Oberste Leitlinie der Finanzpolitik von Kommission und Rat bildet weiterhin die 2005 neu gestartete Lissabon-Strategie
für den Übergang zu einer wissensbasierten Gesellschaft mit mehr Beschäftigung und Wohlstand, die
den Herausforderungen der Globalisierung begegnen und die Auswirkungen der Bevölkerungsalterung bewältigen
kann. Die Kommission registriert Fortschritte bei der Umsetzung der Lissabon-Strategie, aber auch sehr unterschiedlich
ausgeprägte Reform-Ambitionen der Mitgliedstaaten und ortet Handlungsbedarf auf den Arbeitsmärkten, bei
der Wettbewerbspolitik (Dienstleistungen und Energie), bei Forschung, Innovation, Bildung und Weiterbildung sowie
bei der Nachhaltigkeit öffentlicher Finanzen. Österreich habe Fortschritte erzielt (Förderung von
Forschung und Innovation, Klima- und Energiefonds, Flexicurity-Modell). Es brauche aber noch w irksamere Strategien,
um ältere Arbeitnehmer länger im Arbeitsleben zu halten, stellt die Kommission fest.

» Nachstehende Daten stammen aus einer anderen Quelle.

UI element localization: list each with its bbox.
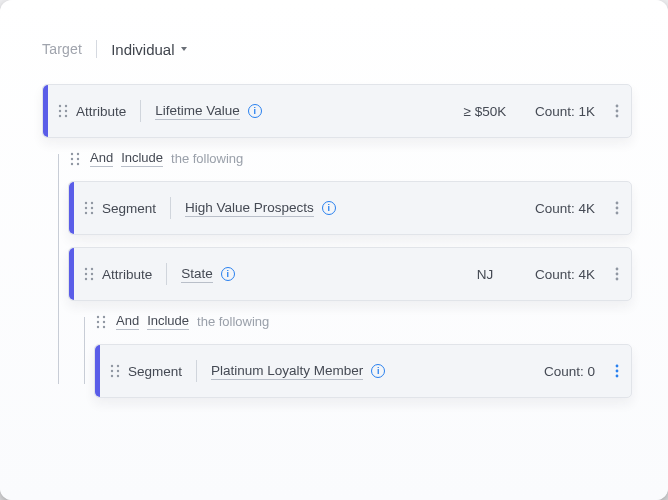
target-label: Target xyxy=(42,41,82,57)
svg-point-7 xyxy=(616,110,619,113)
divider xyxy=(166,263,167,285)
row-accent xyxy=(95,345,100,397)
svg-point-27 xyxy=(91,273,93,275)
info-icon[interactable]: i xyxy=(221,267,235,281)
svg-point-37 xyxy=(97,325,99,327)
criteria-row: Attribute State i NJ Count: 4K xyxy=(68,247,632,301)
svg-point-33 xyxy=(97,315,99,317)
svg-point-11 xyxy=(71,157,73,159)
criteria-kind: Segment xyxy=(102,201,156,216)
svg-point-13 xyxy=(71,162,73,164)
svg-point-2 xyxy=(59,110,61,112)
criteria-value: Platinum Loyalty Member xyxy=(211,363,363,380)
drag-handle-icon[interactable] xyxy=(84,267,94,281)
criteria-row: Segment Platinum Loyalty Member i Count:… xyxy=(94,344,632,398)
criteria-count: Count: 1K xyxy=(535,104,595,119)
criteria-group: And Include the following Segment High V… xyxy=(64,150,632,398)
segment-builder-card: Target Individual Attribute Lifetime Val… xyxy=(0,0,668,500)
svg-point-30 xyxy=(616,268,619,271)
info-icon[interactable]: i xyxy=(322,201,336,215)
svg-point-32 xyxy=(616,278,619,281)
svg-point-20 xyxy=(91,212,93,214)
svg-point-4 xyxy=(59,115,61,117)
svg-point-40 xyxy=(117,365,119,367)
svg-point-23 xyxy=(616,212,619,215)
drag-handle-icon[interactable] xyxy=(84,201,94,215)
criteria-kind: Attribute xyxy=(102,267,152,282)
criteria-row: Attribute Lifetime Value i ≥ $50K Count:… xyxy=(42,84,632,138)
drag-handle-icon[interactable] xyxy=(96,315,106,329)
criteria-row: Segment High Value Prospects i Count: 4K xyxy=(68,181,632,235)
divider xyxy=(140,100,141,122)
svg-point-28 xyxy=(85,278,87,280)
svg-point-38 xyxy=(103,325,105,327)
group-rest-label: the following xyxy=(171,151,243,166)
criteria-kind: Segment xyxy=(128,364,182,379)
target-type-text: Individual xyxy=(111,41,174,58)
svg-point-10 xyxy=(77,152,79,154)
svg-point-21 xyxy=(616,202,619,205)
svg-point-16 xyxy=(91,202,93,204)
criteria-value: High Value Prospects xyxy=(185,200,314,217)
criteria-kind: Attribute xyxy=(76,104,126,119)
svg-point-36 xyxy=(103,320,105,322)
drag-handle-icon[interactable] xyxy=(110,364,120,378)
row-accent xyxy=(69,182,74,234)
svg-point-42 xyxy=(117,370,119,372)
criteria-value: Lifetime Value xyxy=(155,103,240,120)
row-accent xyxy=(43,85,48,137)
svg-point-17 xyxy=(85,207,87,209)
group-operator[interactable]: And xyxy=(116,313,139,330)
svg-point-34 xyxy=(103,315,105,317)
svg-point-19 xyxy=(85,212,87,214)
row-accent xyxy=(69,248,74,300)
svg-point-35 xyxy=(97,320,99,322)
svg-point-22 xyxy=(616,207,619,210)
criteria-group: And Include the following Segment Platin… xyxy=(90,313,632,398)
criteria-value-picker[interactable]: Lifetime Value i xyxy=(155,103,262,120)
divider xyxy=(170,197,171,219)
info-icon[interactable]: i xyxy=(248,104,262,118)
criteria-operator[interactable]: NJ xyxy=(455,267,515,282)
drag-handle-icon[interactable] xyxy=(58,104,68,118)
header-bar: Target Individual xyxy=(42,40,632,58)
svg-point-9 xyxy=(71,152,73,154)
info-icon[interactable]: i xyxy=(371,364,385,378)
criteria-value: State xyxy=(181,266,213,283)
divider xyxy=(196,360,197,382)
row-more-button[interactable] xyxy=(603,364,631,378)
criteria-value-picker[interactable]: State i xyxy=(181,266,235,283)
svg-point-0 xyxy=(59,105,61,107)
svg-point-15 xyxy=(85,202,87,204)
row-more-button[interactable] xyxy=(603,267,631,281)
svg-point-41 xyxy=(111,370,113,372)
criteria-value-picker[interactable]: Platinum Loyalty Member i xyxy=(211,363,385,380)
group-mode[interactable]: Include xyxy=(121,150,163,167)
svg-point-43 xyxy=(111,375,113,377)
row-more-button[interactable] xyxy=(603,104,631,118)
svg-point-31 xyxy=(616,273,619,276)
divider xyxy=(96,40,97,58)
row-more-button[interactable] xyxy=(603,201,631,215)
svg-point-6 xyxy=(616,105,619,108)
group-mode[interactable]: Include xyxy=(147,313,189,330)
criteria-count: Count: 4K xyxy=(535,267,595,282)
svg-point-25 xyxy=(91,268,93,270)
svg-point-24 xyxy=(85,268,87,270)
svg-point-47 xyxy=(616,375,619,378)
criteria-count: Count: 4K xyxy=(535,201,595,216)
criteria-value-picker[interactable]: High Value Prospects i xyxy=(185,200,336,217)
svg-point-14 xyxy=(77,162,79,164)
svg-point-45 xyxy=(616,365,619,368)
target-type-dropdown[interactable]: Individual xyxy=(111,41,186,58)
svg-point-8 xyxy=(616,115,619,118)
svg-point-3 xyxy=(65,110,67,112)
svg-point-5 xyxy=(65,115,67,117)
chevron-down-icon xyxy=(181,47,187,51)
drag-handle-icon[interactable] xyxy=(70,152,80,166)
criteria-operator[interactable]: ≥ $50K xyxy=(455,104,515,119)
svg-point-18 xyxy=(91,207,93,209)
group-operator[interactable]: And xyxy=(90,150,113,167)
svg-point-1 xyxy=(65,105,67,107)
svg-point-12 xyxy=(77,157,79,159)
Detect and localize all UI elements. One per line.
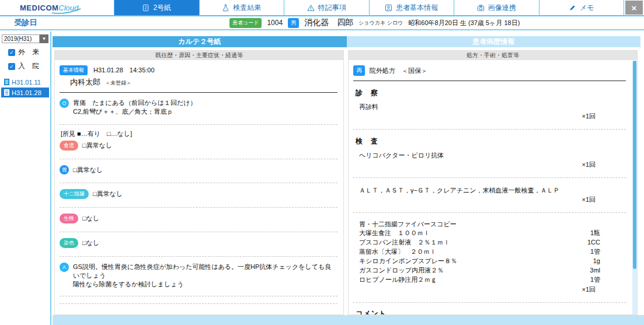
patient-birthdate: 昭和60年8月20日 生 (37歳 5ヶ月 18日) <box>408 19 520 27</box>
scrollbar-thumb[interactable] <box>633 61 636 269</box>
tab-special-notes[interactable]: 特記事項 <box>284 0 370 15</box>
medication-name: ガスコンドロップ内用液２％ <box>359 266 444 275</box>
date-item-selected[interactable]: H31.01.28 <box>1 88 49 97</box>
prescription-type: 院外処方 ＜国保＞ <box>370 67 427 75</box>
finding-text: □異常なし <box>73 166 103 174</box>
prescription-procedure-panel: 処方・手術・処置等 再 院外処方 ＜国保＞ 診 察 再診料 ×1回 検 査 ヘリ… <box>348 50 638 315</box>
section-tests: 検 査 <box>356 137 626 146</box>
medication-qty: 1管 <box>590 275 626 284</box>
tab-label: 特記事項 <box>318 3 346 13</box>
chart-page-icon <box>4 89 9 96</box>
patient-kana: ショウカキ シロウ <box>358 19 403 27</box>
chart-page-icon <box>4 79 9 85</box>
inpatient-label: 入 院 <box>18 61 39 71</box>
left-column-header: 既往歴・原因・主要症状・経過等 <box>55 51 343 60</box>
tab-label: 患者基本情報 <box>396 3 438 13</box>
divider <box>60 303 337 304</box>
checkbox-check-icon: ✓ <box>8 49 15 56</box>
times-count: ×1回 <box>353 195 626 204</box>
stain-badge: 染色 <box>60 238 78 248</box>
basic-info-entry: 基本情報 H31.01.28 14:35:00 内科太郎 ＜未登録＞ <box>60 65 337 88</box>
duodenum-badge: 十二指腸 <box>60 189 89 199</box>
chart-panels: 既往歴・原因・主要症状・経過等 基本情報 H31.01.28 14:35:00 … <box>54 50 638 315</box>
vertical-scrollbar[interactable] <box>632 61 637 314</box>
checkbox-check-icon: ✓ <box>8 63 15 70</box>
outpatient-label: 外 来 <box>18 47 39 57</box>
medication-qty: 1g <box>593 257 626 265</box>
revisit-entry: 再 院外処方 ＜国保＞ <box>353 65 626 76</box>
medication-row: キシロカインポンプスプレー８％ 1g <box>359 257 626 265</box>
patient-name: 消化器 四郎 <box>304 18 353 28</box>
medication-name: ブスコパン注射液 ２％１ｍｌ <box>359 238 450 247</box>
divider <box>60 256 337 257</box>
camera-icon <box>477 4 485 12</box>
medication-name: 蒸留水〔大塚〕 ２０ｍｌ <box>359 247 436 256</box>
year-select[interactable]: 2019(H31) <box>2 34 40 43</box>
test-item-blood-panel: ＡＬＴ，ＡＳＴ，γ−ＧＴ，クレアチニン，末梢血液一般検査，ＡＬＰ <box>359 186 626 194</box>
history-symptoms-panel: 既往歴・原因・主要症状・経過等 基本情報 H31.01.28 14:35:00 … <box>54 50 344 315</box>
esophagus-badge: 食道 <box>60 141 78 151</box>
doctor-name: 内科太郎 <box>70 77 100 88</box>
divider <box>60 159 337 159</box>
top-navigation: MEDICOM Cloud 2 2号紙 検査結果 <box>0 0 644 16</box>
divider <box>60 183 337 183</box>
date-label: H31.01.11 <box>12 79 41 86</box>
visit-date-list: H31.01.11 H31.01.28 <box>0 77 50 97</box>
objective-badge: O <box>60 99 69 108</box>
medicom-cloud-app: MEDICOM Cloud 2 2号紙 検査結果 <box>0 0 644 325</box>
divider <box>353 212 626 213</box>
tab-image-link[interactable]: 画像連携 <box>454 0 539 15</box>
finding-text: □なし <box>82 214 99 223</box>
objective-entry: O 胃痛 たまにある（前回からは１回だけ） C2,前彎び＋＋、底／角大；胃底ｐ <box>60 99 337 116</box>
finding-text: □なし <box>82 239 99 247</box>
medication-row: ガスコンドロップ内用液２％ 3ml <box>359 266 626 275</box>
date-item[interactable]: H31.01.11 <box>1 77 49 87</box>
logo-swoosh <box>51 8 82 14</box>
tab-patient-history[interactable]: 患者病歴情報 <box>347 36 641 47</box>
date-label: H31.01.28 <box>12 89 41 96</box>
finding-row-duodenum: 十二指腸 □異常なし <box>60 189 337 199</box>
svg-text:2: 2 <box>145 6 147 10</box>
times-count: ×1回 <box>353 160 626 169</box>
inpatient-checkbox[interactable]: ✓ 入 院 <box>8 61 50 71</box>
tab-memo[interactable]: メモ <box>539 0 625 15</box>
outpatient-checkbox[interactable]: ✓ 外 来 <box>8 47 50 57</box>
finding-row-esophagus: 食道 □異常なし <box>60 141 337 151</box>
doctor-note: ＜未登録＞ <box>105 79 131 87</box>
finding-row-stomach: 胃 □異常なし <box>60 165 337 174</box>
medication-qty: 3ml <box>590 266 626 275</box>
finding-text: □異常なし <box>82 141 112 150</box>
person-icon <box>385 4 392 12</box>
tab-test-results[interactable]: 検査結果 <box>200 0 285 15</box>
divider <box>60 92 337 93</box>
tab-label: メモ <box>580 3 594 13</box>
medication-row: ロヒプノール静注用２ｍｇ 1管 <box>359 275 626 284</box>
chart-panel-tabs: カルテ２号紙 患者病歴情報 <box>53 36 640 47</box>
divider <box>60 207 337 208</box>
medication-qty: 1瓶 <box>590 229 626 237</box>
objective-line1: 胃痛 たまにある（前回からは１回だけ） <box>73 99 197 107</box>
medication-name: キシロカインポンプスプレー８％ <box>359 257 457 265</box>
main-content: カルテ２号紙 患者病歴情報 既往歴・原因・主要症状・経過等 基本情報 H31.0… <box>53 32 644 325</box>
tab-no2-sheet[interactable]: 2 2号紙 <box>114 0 200 15</box>
tab-patient-info[interactable]: 患者基本情報 <box>370 0 455 15</box>
header-row: 受診日 患者コード 1004 男 消化器 四郎 ショウカキ シロウ 昭和60年8… <box>0 16 644 30</box>
entry-datetime: H31.01.28 14:35:00 <box>93 66 155 75</box>
stomach-badge: 胃 <box>60 165 69 174</box>
finding-row-stain: 染色 □なし <box>60 238 337 248</box>
close-button[interactable]: × <box>625 1 643 15</box>
medication-row: 蒸留水〔大塚〕 ２０ｍｌ 1管 <box>359 247 626 256</box>
divider <box>60 296 337 296</box>
document-2-icon: 2 <box>142 4 149 12</box>
revisit-badge: 再 <box>353 65 365 76</box>
tab-karte-no2[interactable]: カルテ２号紙 <box>53 36 347 47</box>
medication-qty: 1CC <box>587 238 626 247</box>
exam-item: 再診料 <box>359 103 626 111</box>
year-dropdown-button[interactable]: ▼ <box>40 34 48 43</box>
right-column-header: 処方・手術・処置等 <box>349 51 637 60</box>
biopsy-badge: 生検 <box>60 214 78 223</box>
divider <box>353 177 626 178</box>
bottom-strip <box>53 315 644 325</box>
warning-icon <box>307 4 315 12</box>
patient-flag-badge: 男 <box>288 18 299 28</box>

Als Schlüsseldokumente auf dem Europäischen Frühjahrsgipfel gelten im Hinblick auf die Lissabon-Strategie
der neue Dreijahreszyklus (2008-2011) zu den Integrierten Leitlinien für Wachstum und Beschäftigung,
der Bericht der Kommission zur Umsetzung der nationalen Reformprogramme und ihr Lissabon-Gemeinschaftsprogramm
mit den Kernzielen Förderung von Investitionen in Wissen und Innovation, Modernisierung der Arbeitsmärkte,
Förderung des Unternehmertums (vor allem in KMU), Umsetzung der Klima- und Energiestrategie sowie stärkere
Beziehungen mit den wichtigsten EU-Wirtschaftspartnern. Die slowenische Präsidentschaft will die Schwerpunkte
Wissen und Innovation, Beschäftigung und Arbeitsmärkte, Unternehmensumfeld, Energie und Klimaschutz beibehalten.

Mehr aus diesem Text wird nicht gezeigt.